Collectively the coefficients are known as the *coordinates*.

For the polynomial riddle the

are all versions of a signal $f(t)=x_0+x_1 t+ x_2 t^2$, where only one of $x_0$, $x_1$ or $x_2$ is not zero (we don't know which!). Thus, $[x_0~x_1~x_2]^T$ are sparse coordinates for $f(t)$ (according to the basis $\mathcal{B}_N=\{1,t,t^2\}$).The red, blue and green sample values—say $[b_0~b_1~b_2]^T$—of $f(t)$ are a second set of coordinates according to a second basis of polynomials ( ). If we can use fewer coordinates (e.g., $[b_0~b_2]^T$) and still recover $[x_0~x_1~x_2]^T$ then $f(t)$ has been successfully compressed.

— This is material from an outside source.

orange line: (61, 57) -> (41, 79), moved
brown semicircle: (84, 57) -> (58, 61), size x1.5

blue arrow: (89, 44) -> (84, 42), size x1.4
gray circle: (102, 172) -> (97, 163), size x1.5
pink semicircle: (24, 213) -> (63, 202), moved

While obvious to some, the idea that a signal's samples are also its
coordinates according to some basis may cause others to stumble.
If you're familiar with
Whittaker-Shannon interpolation, think of the basis signals as the
shifted "sinc" functions, so that only one basis signal is non-zero
at each sampling instant. Whenever this is true (not just for
sinc interpolation) then the sample values themselves form the
coordinates of the signal.

This is different from other methods of compression, where the entire
set of samples is processed and compressed to a smaller set. Here the
compression takes place along with the measurement (e.g., dropping a
sample). However, later we will see that CS often involves taking
weighted combinations of samples, in which case the distinction is
less clear.

We first solve the polynomial riddle with everyday logic. The remaining sections use the riddle as a launchpad—extending the kernel of this toy problem towards more general, and useful, ideas.

Taken together, three samples identify **any** second order polynomial.
That is, given almost any three points, the second order polynomial
that passes through all of them is
unique.
Collectively then, the red, blue and green samples are sufficient
to identify the riddle's secret signal. But, can we do better?

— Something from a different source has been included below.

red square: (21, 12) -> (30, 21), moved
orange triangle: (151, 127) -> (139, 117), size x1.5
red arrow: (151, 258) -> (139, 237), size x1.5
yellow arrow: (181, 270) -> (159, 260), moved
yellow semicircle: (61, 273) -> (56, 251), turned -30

Certainly one sample is not enough; since all the signals can agree on any one sample value (for some choice of $x_0$, $x_1$ and $x_2$) they are impossible to distinguish. In other words, with a single sample there are many possible aliases. Aliases are signals that are equal at the sampling instants but differ elsewhere.

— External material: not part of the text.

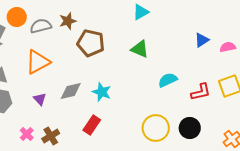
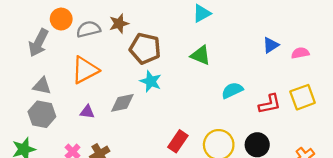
cyan star: (102, 92) -> (151, 81), moved
purple triangle: (40, 99) -> (87, 112), turned -40
red rectangle: (92, 125) -> (178, 141), moved

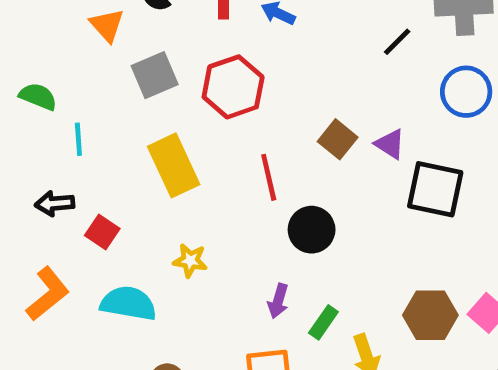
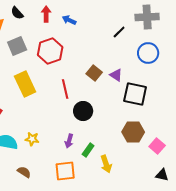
yellow star: (190, 261) -> (32, 139), moved
brown hexagon: (430, 315) -> (133, 132), moved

For example, say the parabola has value $p$ at the first sampling instant.
The constant aliases the parabola if $x_0=p$.

Similarly, for two samples, if two different signals (the line and parabola say) agree at both sampling instants they are aliases—it is impossible to tell which signal was secretly chosen. For example, choosing the blue and green samples, the line and parabola agree whenever $x_1=2x_2$ and so these samples do not solve the riddle. We could not know with certainty the chosen signal using the blue and green samples—and the red and blue samples are ruled out on similar grounds.

However, no line and
parabola can *ever* agree at the red and green samples.
Also, neither
the line nor parabola can ever agree with the constant.
Therefore, the constant, line and parabola can **always** be identified with
the red and green samples—given red and green samples we can always tell
which signal was chosen (and determine $x_0$, $x_1$ or $x_2$).
The answer to our introductory challenge is thus:
the red and green samples are sufficient to choose between
the constant, line and parabola.

The line and parabola have different signs at the red and green samples.

The constant and line have different signs at the red and green samples.
The constant and parabola have the same sign,
but the values of the parabola are always different
(and the values of the constant are always the same).

Before delving into the detail in later sections, let's first broadly consider what can be learned from the polynomial riddle.

The highest order signal, the parabola, suggests that three samples are
**sufficient** to identify $f(t)$.
Indeed, if nothing else is known about $f(t)$
three samples are ** necessary **.
However, a two-sample solution illustrates two important points:
(1) *compressed* coordinates exist for $f(t)$;
(2) it was the *known*
sparsity that allowed the compression.

In solving the riddle, the pivotal issue was whether any *single* signal
(constant, line or parabola) could be mistaken for any other.
We were not concerned with *combinations* of signals—and if we were,
the answer to the riddle would be "all three samples".

Preventing aliases was the key to the solution—but not just any aliases.
There had to be no 1-sparse
aliases.
That is, we could not allow two *individual* signals to agree
at the sampling instants.
However, if a *combination* of a constant and a line agree with
the parabola—who cares?
2-sparse aliases (combinations of the constant, line and parabola)
are outside the realm of the riddle.
The K-sparse alias will be a pivotal idea below.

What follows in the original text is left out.